The state commissioner said the heads of security agencies who attended the meeting included the police commissioner, Musa Yusuf Garba, and the State Security Service (SSS) director in the state, Abdul Eneche.
“The chairman of the Kaduna State chapter of Jam’atu Nasril Islam (JNI), Professor Shafi’u Abdullahi, led other religious leaders.
“Also present at the meeting was the District of Rigasa, Alhaji Aminu Idris, in whose domain the incident occurred,“ Mr Aruwan said.
The airstrikes marked the first public knowledge about the army’s use of unmanned bombers outside the Nigerian Air Force, which had long been associated with repeated bombings of civilians, all of which were promptly attributed to operational mistakes. It was not immediately clear how long the Nigerian Army has been using drones without the knowledge of the Nigerian Air Force, which said it did not conduct any operation in the affected area over the past 24 hours.
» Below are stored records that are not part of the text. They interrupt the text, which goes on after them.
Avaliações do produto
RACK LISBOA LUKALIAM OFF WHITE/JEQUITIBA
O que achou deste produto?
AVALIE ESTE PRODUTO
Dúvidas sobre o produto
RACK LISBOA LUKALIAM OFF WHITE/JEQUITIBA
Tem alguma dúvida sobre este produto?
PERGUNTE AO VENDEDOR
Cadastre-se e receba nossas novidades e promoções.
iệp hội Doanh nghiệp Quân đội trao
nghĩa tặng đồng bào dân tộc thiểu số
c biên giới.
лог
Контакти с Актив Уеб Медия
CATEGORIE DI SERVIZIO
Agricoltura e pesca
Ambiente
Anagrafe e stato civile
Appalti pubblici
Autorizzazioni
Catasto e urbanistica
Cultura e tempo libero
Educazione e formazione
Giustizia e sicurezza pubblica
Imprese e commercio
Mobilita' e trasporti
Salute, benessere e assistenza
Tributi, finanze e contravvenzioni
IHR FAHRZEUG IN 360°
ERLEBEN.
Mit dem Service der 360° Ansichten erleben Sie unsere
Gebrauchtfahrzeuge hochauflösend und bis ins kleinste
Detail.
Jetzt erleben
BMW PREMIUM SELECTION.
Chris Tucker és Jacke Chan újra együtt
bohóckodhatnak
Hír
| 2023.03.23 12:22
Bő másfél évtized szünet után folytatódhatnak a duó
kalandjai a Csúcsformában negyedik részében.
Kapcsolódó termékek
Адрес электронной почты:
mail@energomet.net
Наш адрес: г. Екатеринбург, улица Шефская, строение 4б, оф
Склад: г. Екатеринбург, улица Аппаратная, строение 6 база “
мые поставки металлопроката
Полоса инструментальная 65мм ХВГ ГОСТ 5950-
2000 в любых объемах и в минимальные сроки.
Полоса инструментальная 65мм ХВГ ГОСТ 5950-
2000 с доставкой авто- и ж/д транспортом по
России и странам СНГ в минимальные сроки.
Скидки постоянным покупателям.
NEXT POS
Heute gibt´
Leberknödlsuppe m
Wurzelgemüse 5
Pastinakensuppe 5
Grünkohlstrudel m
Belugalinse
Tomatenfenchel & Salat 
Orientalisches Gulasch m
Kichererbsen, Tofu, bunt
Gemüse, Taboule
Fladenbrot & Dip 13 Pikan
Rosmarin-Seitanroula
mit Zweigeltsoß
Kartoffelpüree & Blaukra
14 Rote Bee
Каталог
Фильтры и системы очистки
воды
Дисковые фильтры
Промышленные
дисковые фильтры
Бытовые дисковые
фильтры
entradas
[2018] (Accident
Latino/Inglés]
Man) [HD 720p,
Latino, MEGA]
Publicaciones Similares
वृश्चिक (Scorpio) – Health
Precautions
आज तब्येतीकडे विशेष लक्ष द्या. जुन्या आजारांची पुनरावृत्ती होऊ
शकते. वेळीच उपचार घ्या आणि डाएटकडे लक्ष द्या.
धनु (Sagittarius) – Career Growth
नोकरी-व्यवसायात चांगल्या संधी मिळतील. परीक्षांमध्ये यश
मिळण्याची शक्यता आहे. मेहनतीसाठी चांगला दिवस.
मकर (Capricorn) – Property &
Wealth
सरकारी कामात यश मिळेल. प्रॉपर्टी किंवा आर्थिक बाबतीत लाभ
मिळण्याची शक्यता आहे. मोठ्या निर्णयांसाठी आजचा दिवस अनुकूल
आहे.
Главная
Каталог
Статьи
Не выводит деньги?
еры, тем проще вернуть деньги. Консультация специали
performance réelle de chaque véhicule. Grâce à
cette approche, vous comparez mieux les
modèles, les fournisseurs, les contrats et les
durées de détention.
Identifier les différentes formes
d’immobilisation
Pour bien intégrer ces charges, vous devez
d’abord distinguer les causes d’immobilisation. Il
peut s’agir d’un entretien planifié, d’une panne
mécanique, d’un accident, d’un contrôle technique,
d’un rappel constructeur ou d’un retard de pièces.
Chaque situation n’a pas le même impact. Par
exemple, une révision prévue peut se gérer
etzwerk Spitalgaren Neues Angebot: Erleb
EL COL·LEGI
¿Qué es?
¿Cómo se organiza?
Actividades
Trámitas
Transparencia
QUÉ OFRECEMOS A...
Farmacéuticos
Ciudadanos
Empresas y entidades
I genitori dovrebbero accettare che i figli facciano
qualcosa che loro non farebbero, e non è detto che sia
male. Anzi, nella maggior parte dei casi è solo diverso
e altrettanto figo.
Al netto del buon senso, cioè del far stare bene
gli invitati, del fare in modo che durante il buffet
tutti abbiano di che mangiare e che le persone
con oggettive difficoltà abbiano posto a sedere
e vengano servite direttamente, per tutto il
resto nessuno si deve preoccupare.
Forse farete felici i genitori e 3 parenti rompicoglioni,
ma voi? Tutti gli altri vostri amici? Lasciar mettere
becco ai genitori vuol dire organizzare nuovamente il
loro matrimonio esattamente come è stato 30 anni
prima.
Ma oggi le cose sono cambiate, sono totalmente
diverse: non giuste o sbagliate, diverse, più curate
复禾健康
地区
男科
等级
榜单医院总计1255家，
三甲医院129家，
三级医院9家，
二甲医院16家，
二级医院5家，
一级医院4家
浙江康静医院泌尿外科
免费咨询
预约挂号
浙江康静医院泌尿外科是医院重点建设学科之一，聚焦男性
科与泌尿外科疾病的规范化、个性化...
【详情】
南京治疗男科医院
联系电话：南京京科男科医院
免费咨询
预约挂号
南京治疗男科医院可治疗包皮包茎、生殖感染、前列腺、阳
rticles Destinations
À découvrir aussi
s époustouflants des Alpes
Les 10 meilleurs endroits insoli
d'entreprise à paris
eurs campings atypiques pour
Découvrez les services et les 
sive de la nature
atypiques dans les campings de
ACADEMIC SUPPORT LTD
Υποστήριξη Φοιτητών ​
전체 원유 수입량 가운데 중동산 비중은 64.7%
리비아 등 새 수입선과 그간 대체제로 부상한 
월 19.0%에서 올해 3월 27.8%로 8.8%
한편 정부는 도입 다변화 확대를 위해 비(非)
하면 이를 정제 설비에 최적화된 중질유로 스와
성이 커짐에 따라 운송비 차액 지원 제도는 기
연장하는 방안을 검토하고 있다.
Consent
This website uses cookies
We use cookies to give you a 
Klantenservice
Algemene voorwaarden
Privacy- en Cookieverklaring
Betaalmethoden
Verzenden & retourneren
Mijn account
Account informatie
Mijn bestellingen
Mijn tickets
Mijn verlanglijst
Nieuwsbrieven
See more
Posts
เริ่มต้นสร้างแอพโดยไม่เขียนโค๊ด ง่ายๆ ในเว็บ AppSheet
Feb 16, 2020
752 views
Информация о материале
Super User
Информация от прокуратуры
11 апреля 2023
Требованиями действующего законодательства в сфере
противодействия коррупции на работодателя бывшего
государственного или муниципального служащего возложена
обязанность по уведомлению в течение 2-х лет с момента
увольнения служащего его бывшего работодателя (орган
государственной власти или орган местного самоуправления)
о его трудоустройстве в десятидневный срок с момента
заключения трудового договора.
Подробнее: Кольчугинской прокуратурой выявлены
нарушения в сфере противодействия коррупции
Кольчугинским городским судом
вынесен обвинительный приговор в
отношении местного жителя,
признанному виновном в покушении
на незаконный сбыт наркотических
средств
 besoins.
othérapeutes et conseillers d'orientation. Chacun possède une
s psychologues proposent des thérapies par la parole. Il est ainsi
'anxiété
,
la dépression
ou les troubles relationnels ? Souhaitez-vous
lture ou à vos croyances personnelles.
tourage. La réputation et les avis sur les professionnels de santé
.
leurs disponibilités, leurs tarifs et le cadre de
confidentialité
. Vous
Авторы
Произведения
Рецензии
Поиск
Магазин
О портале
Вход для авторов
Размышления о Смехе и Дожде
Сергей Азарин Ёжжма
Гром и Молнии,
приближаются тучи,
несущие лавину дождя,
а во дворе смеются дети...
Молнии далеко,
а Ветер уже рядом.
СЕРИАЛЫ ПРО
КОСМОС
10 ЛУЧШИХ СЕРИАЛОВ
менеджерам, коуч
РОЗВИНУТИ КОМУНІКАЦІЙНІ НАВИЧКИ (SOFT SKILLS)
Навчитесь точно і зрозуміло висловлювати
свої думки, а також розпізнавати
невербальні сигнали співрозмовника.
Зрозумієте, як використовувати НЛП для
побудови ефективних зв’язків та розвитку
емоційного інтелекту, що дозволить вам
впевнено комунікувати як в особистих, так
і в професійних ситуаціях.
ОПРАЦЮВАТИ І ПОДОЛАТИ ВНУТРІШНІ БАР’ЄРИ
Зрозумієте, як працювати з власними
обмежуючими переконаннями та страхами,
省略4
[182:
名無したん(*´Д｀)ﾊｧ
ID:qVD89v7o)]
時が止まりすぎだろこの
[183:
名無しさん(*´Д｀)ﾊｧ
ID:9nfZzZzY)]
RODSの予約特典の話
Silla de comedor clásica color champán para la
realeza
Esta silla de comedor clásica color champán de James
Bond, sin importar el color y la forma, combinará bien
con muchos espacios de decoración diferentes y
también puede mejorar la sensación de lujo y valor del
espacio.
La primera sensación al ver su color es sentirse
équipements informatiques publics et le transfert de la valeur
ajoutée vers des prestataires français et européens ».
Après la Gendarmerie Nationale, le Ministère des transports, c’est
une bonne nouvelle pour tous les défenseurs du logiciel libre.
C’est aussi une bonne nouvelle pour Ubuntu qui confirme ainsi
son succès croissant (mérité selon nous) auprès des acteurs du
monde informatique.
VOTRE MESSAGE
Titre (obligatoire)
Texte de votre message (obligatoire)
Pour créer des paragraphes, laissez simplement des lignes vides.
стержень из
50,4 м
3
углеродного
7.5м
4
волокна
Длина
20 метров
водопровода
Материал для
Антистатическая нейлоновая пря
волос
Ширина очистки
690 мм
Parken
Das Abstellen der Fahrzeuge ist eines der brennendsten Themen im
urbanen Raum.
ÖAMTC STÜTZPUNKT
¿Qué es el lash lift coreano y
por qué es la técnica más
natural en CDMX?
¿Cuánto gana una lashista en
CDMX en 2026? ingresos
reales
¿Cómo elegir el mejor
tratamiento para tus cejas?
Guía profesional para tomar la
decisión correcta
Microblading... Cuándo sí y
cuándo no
“The NAF has not carried out any air operations within Kaduna State and environs in the last 24 hours,” Air Force spokesman Edward Gabkwet said in a statement to The Gazette. “Also, note that the NAF is not the only organisation operating combat armed drones in the North-Western region of Nigeria.”
In 2021, Peoples Gazette reported that the Nigerian Air Force Alpha jet, in an ariel attack on armed bandits in Niger State, mistakenly killed wedding guests. A similar bombing claimed over 100 civilians in January 2023.
Before then, the Nigerian Air Force, in an airstrike, killed some Nigerian soldiers, mistaking them for insurgents. A soldier in a video published by The Gazette was seen reporting the incident and called for help.